The righty had a 3-2 lead with runners on first base and third base and no outs in the bottom of the seventh inning. He induced a double play while keeping the runner at third base. It felt like he was going to evade a jam, but the very next hitter, Jorge Soler, slammed a two-run shot to give the Marlins a 4-3 lead. Kapler removed his starter immediately after that.
At times, we have seen Kapler have too quick of a hook. Other times, he leaves pitchers in there too long, but one thing is clear and it is that he just does not have any confidence in his bullpen. The Giants have blown several late leads and the bullpen has been at the center of many of these losses.

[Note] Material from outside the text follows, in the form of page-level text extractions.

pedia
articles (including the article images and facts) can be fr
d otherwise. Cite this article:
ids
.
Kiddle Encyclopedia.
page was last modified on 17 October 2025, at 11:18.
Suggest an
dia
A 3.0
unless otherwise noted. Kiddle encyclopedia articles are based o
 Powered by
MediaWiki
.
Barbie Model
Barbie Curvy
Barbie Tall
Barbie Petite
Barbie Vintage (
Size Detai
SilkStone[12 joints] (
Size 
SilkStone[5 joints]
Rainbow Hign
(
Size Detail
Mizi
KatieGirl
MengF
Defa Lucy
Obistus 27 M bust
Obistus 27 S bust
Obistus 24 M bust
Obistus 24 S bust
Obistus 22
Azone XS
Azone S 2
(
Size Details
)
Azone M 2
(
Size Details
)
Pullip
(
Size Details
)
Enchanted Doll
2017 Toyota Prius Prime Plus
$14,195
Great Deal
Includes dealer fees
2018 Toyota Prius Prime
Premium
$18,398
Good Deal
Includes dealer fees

A discouraging sign is the fact that the bullpen nucleus consisting of John Brebbia, Camilo Doval, Scott Alexander, and Tyler Rogers is the same as it was at the end of last year. The other pitchers out of the bullpen includes Taylor Rogers, Ross Stripling, Jakob Junis, and Sean Hjelle.
Junis has been fantastic so far as he has posted a 2.70 ERA through three appearances. However, he is a bulk innings reliever. The righty is typically used when a starter has a shorter-than-expected start. Every team needs a bulk innings arm, but that reliever is not normally in the mix for late-game innings.

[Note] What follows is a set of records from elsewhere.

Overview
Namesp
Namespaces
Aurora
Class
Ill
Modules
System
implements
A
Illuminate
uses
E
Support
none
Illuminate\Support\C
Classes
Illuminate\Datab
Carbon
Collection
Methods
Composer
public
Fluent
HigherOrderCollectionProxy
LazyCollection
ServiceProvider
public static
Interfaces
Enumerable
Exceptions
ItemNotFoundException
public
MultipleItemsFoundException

Rogers, Stripling, and Hjelle have been unplayable thus far. Stripling and Hjelle have experience out of the rotation, so it is a case of a square peg in a round hole. The Giants have two pitchers in the bullpen who do not have a ton of experience as leverage relievers and they are going through the growing pains of trying to carve out a role.

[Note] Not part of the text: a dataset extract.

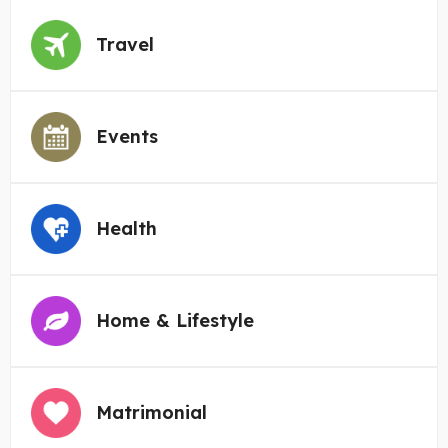
Travel
Events
Health
Home & Lifestyle
Matrimonial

And, then there is Rogers. The left-handed reliever has been terrible at the start of his three-year, $33 million deal. Sure, he is a proven reliever, but he was coming off of a down year in 2022. Will he recover from a slow start? He has the track record but he has not looked good at all so far this year.
And, the Giants' bullpen composition has hamstrung Kapler at times. We saw it on Monday night. Would you rather let Webb blow the game? Or, do you want to see the bullpen try to save it when it has struggled so badly in the early going. It is a no-win proposition at the moment.
Where do they go from here? That is hard to say. The back-end of the 40-man roster is light on bullpen depth. Cole Waites could become an option soon. For one reason or another, the Giants just did not add any experienced bullpen arms on non-guaranteed deals.
They did plenty of that in 2021 when pitchers like Dominic Leone and Jay Jackson gave them quality innings after starting that season in the minors. They do not have any of those relievers in Triple-A at the moment. The slightly good news is that the bullpen is something that teams can fix during the season.
It does not always happen, but the Giants cannot let the status quo be with regards to the bullpen. It is an area of opportunity and anyone still looking for a chance to pitch should see the Giants as an open tryout.
If the bullpen is going to improve, the Giants are going to need to rely on more than just their core of bullpen arms. It has been a rough start to the season, but one of the issues have been identified. It is a matter of trying to fix it, which is easier said than done.